Omit all pictures, then print the entries exactly.

-- Opening Marker --

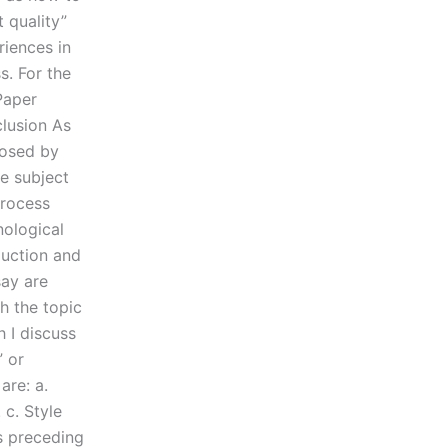
 quality”
riences in
s. For the
 Paper
clusion As
posed by
e subject
process
nological
duction and
say are
h the topic
h I discuss
” or
are: a.
c. Style
s preceding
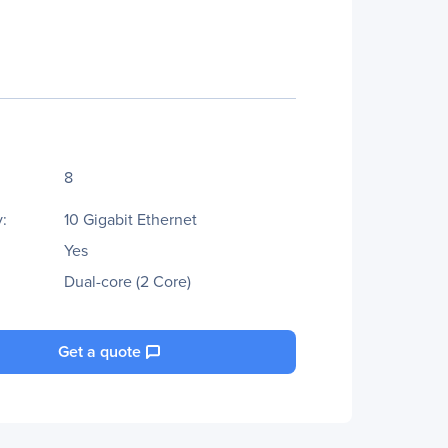
8
:
10 Gigabit Ethernet
Yes
Dual-core (2 Core)
Get a quote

-- Closing Marker --

● **WORKED SOLUTION**:
 quality”
riences in
s. For the
 Paper
clusion As
posed by
e subject
process
nological
duction and
say are
h the topic
h I discuss
” or
are: a.
c. Style
s preceding
8
:
10 Gigabit Ethernet
Yes
Dual-core (2 Core)
Get a quote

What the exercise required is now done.